# Reorganized my reloading factory



## CDR_Glock (Jul 28, 2012)

I have been reloading for a few years now, starting out with just 45 ACP, then 357 Magnum. My friend introduced me to 44 Magnum, gave me his Dillon 450 with the S&W 629 PC that he sold me. I became hooked on recoil.

I started reloading 454 Casull, 460 S&W and 500 S&W on a single stage. To facilitate a faster process, I have separate powder drops for 500 Magnum x 2 (500 grain bullets, 350 grain bullets), 454 Casull and 460.
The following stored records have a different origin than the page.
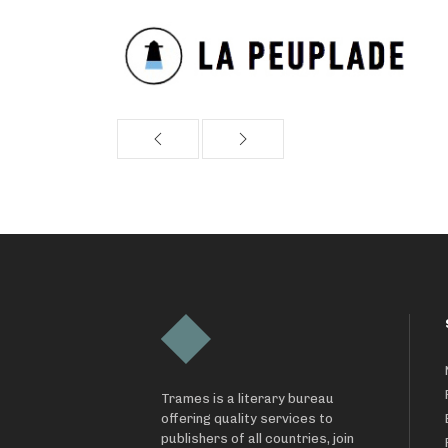
Trames is a literary bureau
offering quality services to
publishers of all countries, join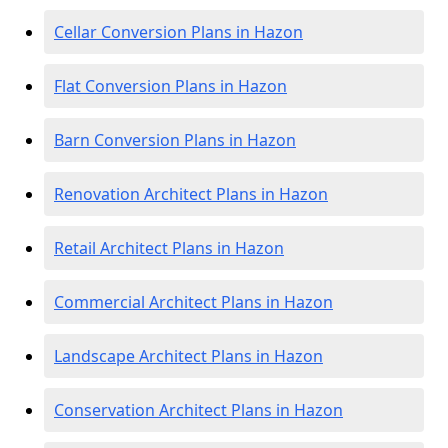
Cellar Conversion Plans in Hazon
Flat Conversion Plans in Hazon
Barn Conversion Plans in Hazon
Renovation Architect Plans in Hazon
Retail Architect Plans in Hazon
Commercial Architect Plans in Hazon
Landscape Architect Plans in Hazon
Conservation Architect Plans in Hazon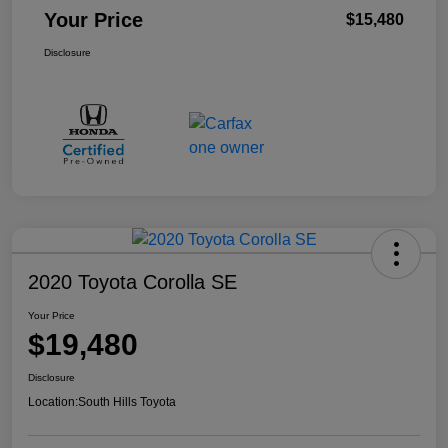
Your Price
$15,480
Disclosure
2020 Toyota Corolla SE
Your Price
$19,480
Disclosure
Location:
South Hills Toyota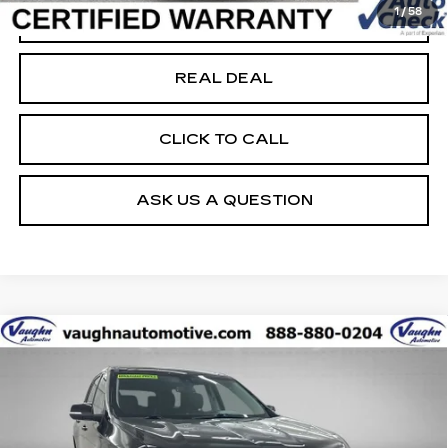
1
/
58
START BUYING PROCESS
REAL DEAL
CLICK TO CALL
ASK US A QUESTION
Compare Vehicle
$20,679
$4,026
SALE PRICE
SAVINGS
USED
2021
CHEVROLET TRAVERSE
PREMIER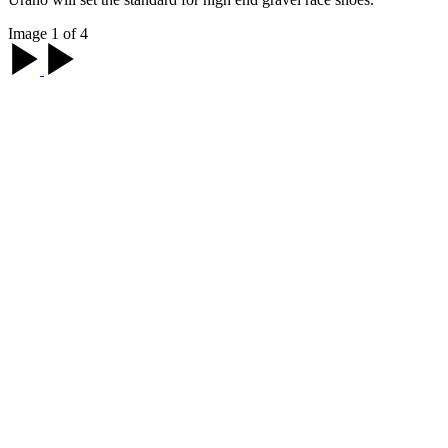
Image 1 of 4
One day I was talking to a new friend saying I wanted one of those automated reloading machines that I saw for around $3k. She said she wanted to sell her Dillon 550, so after a good deal, I decided to jump on it.

However, I was "out of space". My desk had 3 presses already but the other side of the desk was unused and had wasted space. So I turned it in my basement workshop so I can have more working room....
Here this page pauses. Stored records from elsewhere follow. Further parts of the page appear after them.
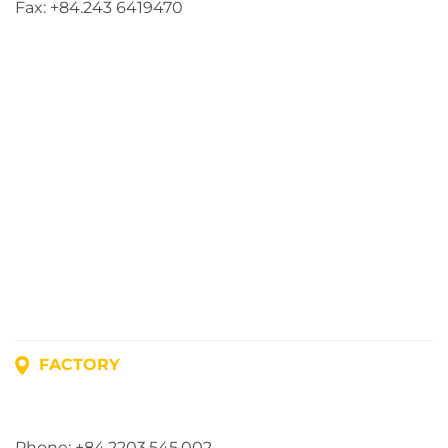
Fax: +84.243 6419470
FACTORY
Address: Lot A1, Phuc Dien Industrial Park, Mao Dien
Commune, Hai Phong City, Vietnam
Phone: +84.2203.545.002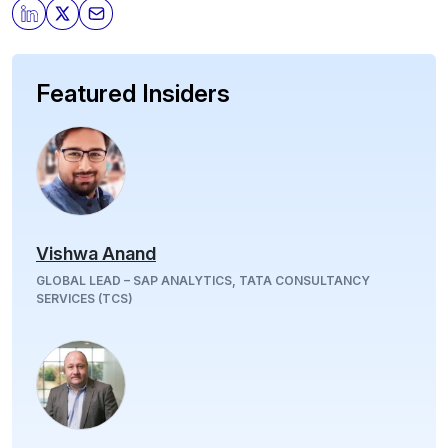
Featured Insiders
Vishwa Anand
GLOBAL LEAD – SAP ANALYTICS, TATA CONSULTANCY
SERVICES (TCS)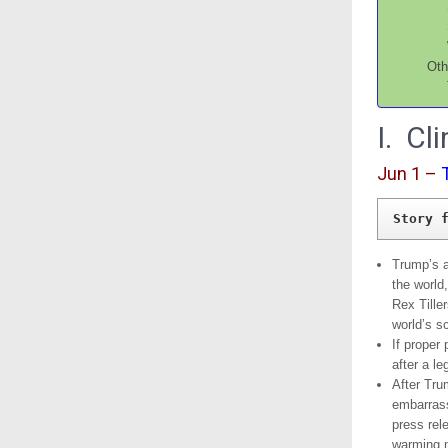
Oth
I. C
Jun 1 –
Story 
Trump’s a
the world
Rex Tille
world’s sc
If proper 
after a l
After Trum
embarrass
press rel
warming n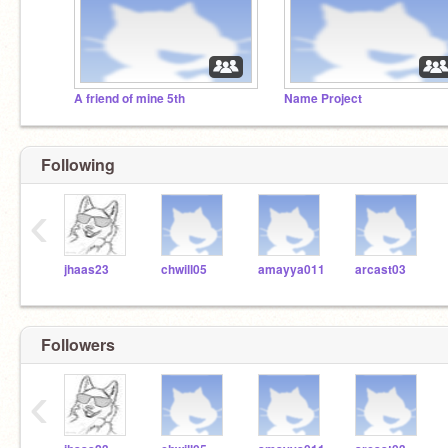
A friend of mine 5th
Name Project
Following
‹
jhaas23
chwill05
amayya011
arcast03
Followers
‹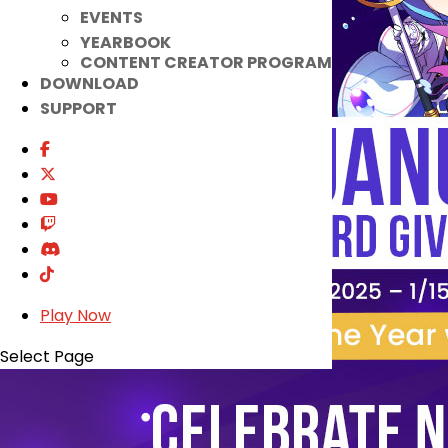
EVENTS
YEARBOOK
CONTENT CREATOR PROGRAM
DOWNLOAD
SUPPORT
Play Now
Select Page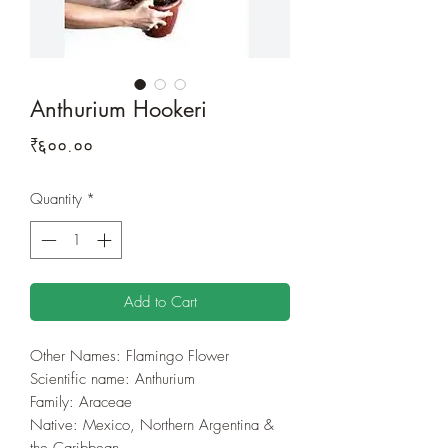
Anthurium Hookeri
Price
₹६००.००
Quantity
*
Add to Cart
Other Names: Flamingo Flower
Scientific name:
Anthurium
Family: Araceae
Native: Mexico, Northern Argentina &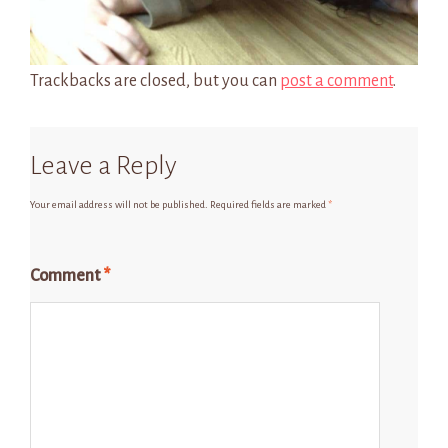
Trackbacks are closed, but you can
post a comment
.
Leave a Reply
Your email address will not be published.
Required fields are marked
*
Comment
*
So here is house 1/4 of the workroom looks...

















The advantage is that each station has a load I can specifically work on in a few minutes.

The disadvantage is that I see space for two more progressive presses.

UPDATE:































Updated to add an RCBS turret press for rifle ammunition.

I've been reloading 9 mm so it has been cluttered on the desk.

Sent from my iPad using Tapatalk Pro


----------



## TheReaper (Nov 14, 2008)

What powder do you use for the .44 mag ? I have RCBS .44 eqt and used Hercules 2400 the last time I reloaded.


----------



## CDR_Glock (Jul 28, 2012)

TheReaper said:


> What powder do you use for the .44 mag ? I have RCBS .44 eqt and used Hercules 2400 the last time I reloaded.


I use Win 296, 210 gr JHP, Win our Federal magnum primer.

This is based upon my friend reloading his S&W 629 Performance Center That he sold me with the Aimpoint Micro, the Dillon 450, components for over 1000 rounds of ammo for a darn great price.

Sent from my iPad using Tapatalk Pro


----------



## MoMan (Dec 27, 2010)

Nice reloading room ya got there!


----------



## Steve M1911A1 (Feb 6, 2008)

OK, showoff...
Now I'm *GREEN* with *ENVY*!

You have more Dillon presses than I can count on both hands.
I had to take off my shoes!

rayer:


----------



## crewchief (Jul 25, 2018)

All I see is, $$$$$$$$$$$$$$$$$$$....... LOL.... Nice set up for sure.


----------



## CDR_Glock (Jul 28, 2012)

Ok, so I organized everything, finally.

I put all Brass, primers, and bullets next to each press. The primer tubes in the center with the primer tray. The manual is on the edge of the bench. I have others to put there, too (Hornady, Speer, and Lyman).

The tumblers are on the ground since one time it tumbled off of the bench. I decided it was best to put them in a corner.

Sent from my iPhone using Tapatalk Pro


----------



## gwpercle (Jun 8, 2018)

I had no idea a reloading room was could be that clean , neat and well organized .
My hoarding tendencies and dirt blindness won't allow me to do what you have done...
I need an intervention or at the very least an opportunity to appear on a episode of " Hoarders" .

Very sweet set up...you should be proud .
Gary


----------